Geely plans to seek board representation, the person said. Cevian has one seat on the Volvo board, held by Eckhard Cordes, a partner at the investment firm and a former executive at Daimler AG. Hakan Samuelsson, the CEO of Geely’s Volvo Car Group, also sits on the truckmaker’s board.
Nomura and Barclays Plc agreed to buy Cevian’s stake in Volvo and sell it to Geely once the purchase has regulatory approval, the Chinese carmaker said.
Cevian has long wanted Volvo, Europe’s second-biggest maker of commercial vehicles, to take steps such as divesting its construction-equipment business to streamline.
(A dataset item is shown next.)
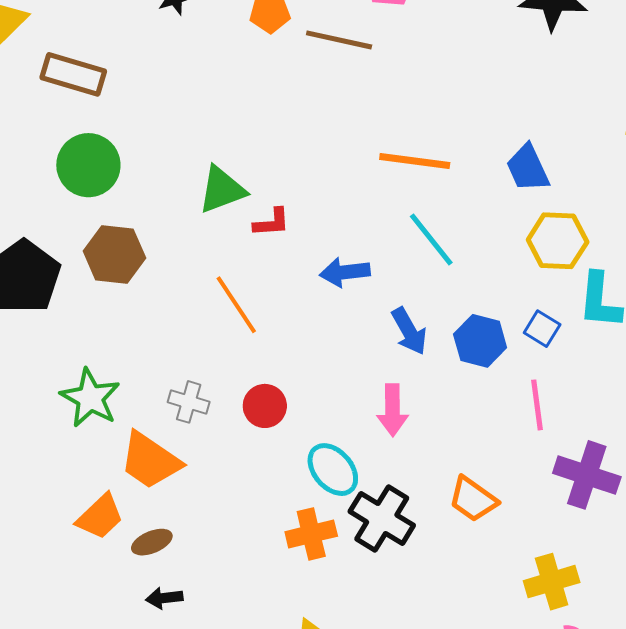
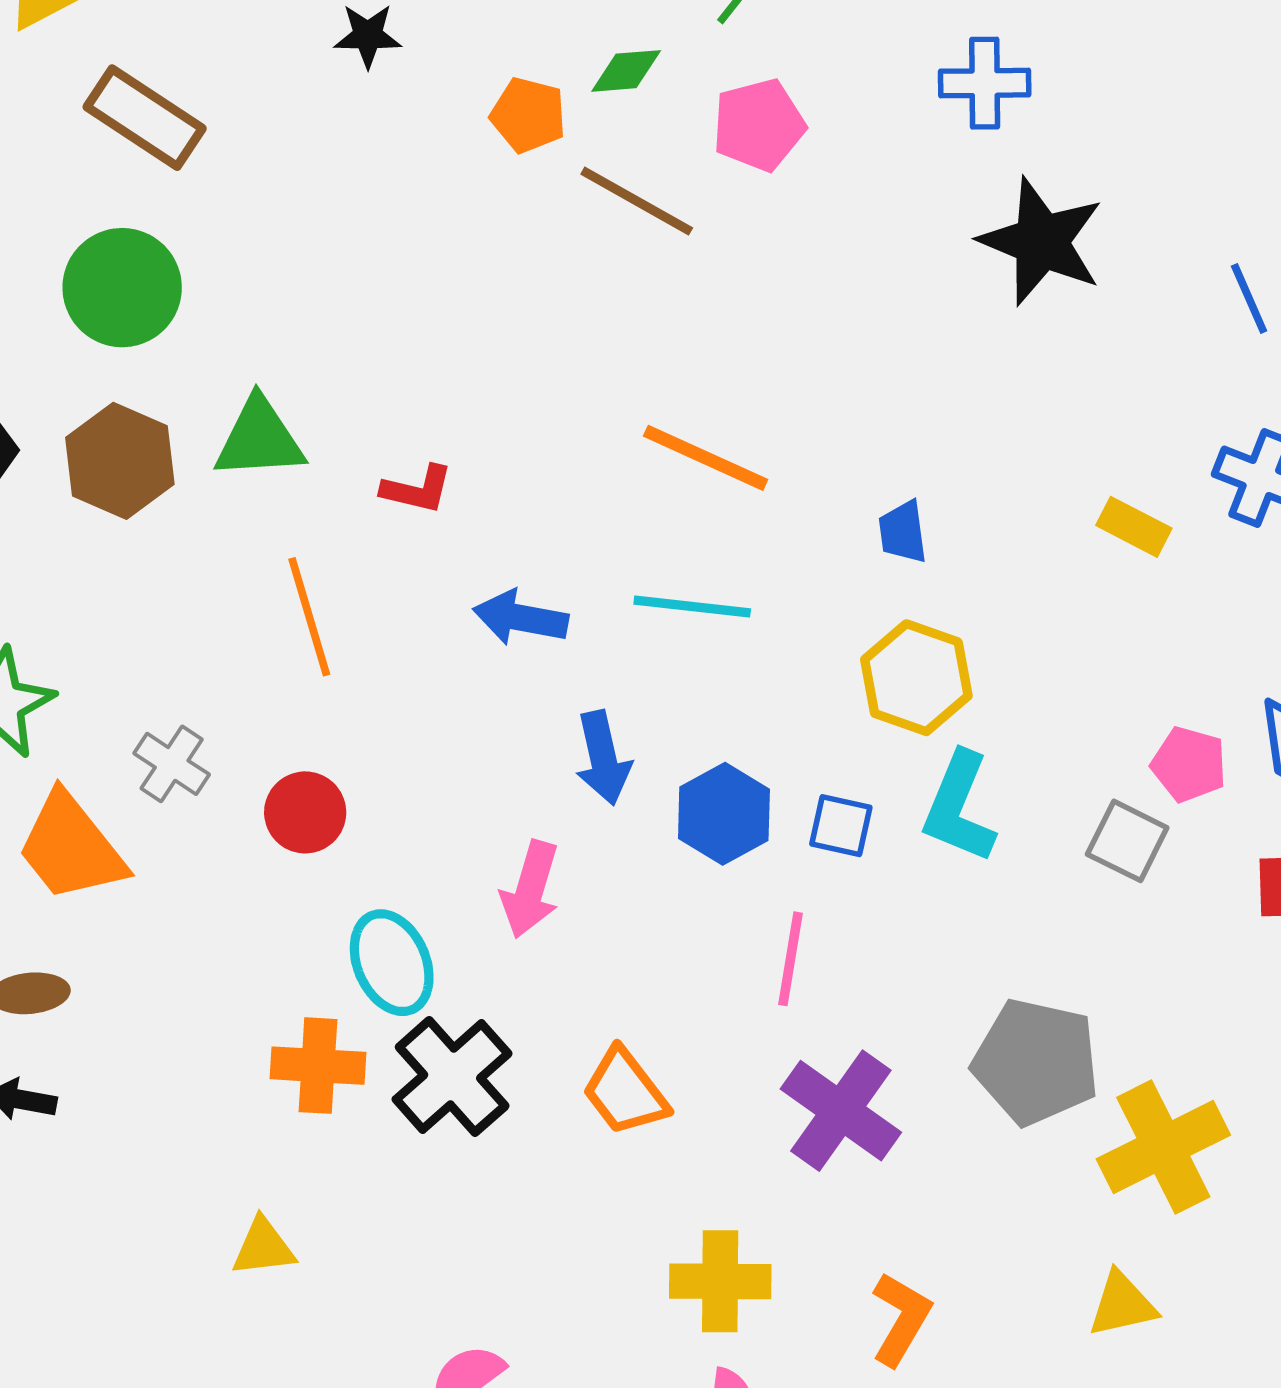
blue trapezoid: (528, 168) -> (903, 532), size x0.7
green triangle: (222, 190) -> (259, 439), moved
cyan line: (431, 239) -> (692, 607), turned -62
blue square: (542, 329) -> (841, 826), turned -36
While no large restructuring along those lines emerged, Volvo has disposed of its information-technology business and cut jobs, and it set a margin goal for the first time since 2012. Cevian will use proceeds from the stake sale for new investments or to raise current holdings, co-founder Christer Gardell said, declining to give a figure or disclose possible purchases. The “timing is good” for the disposal after the investment firm helped transform the truckmaker “from a mediocre company into a very good company,” he said.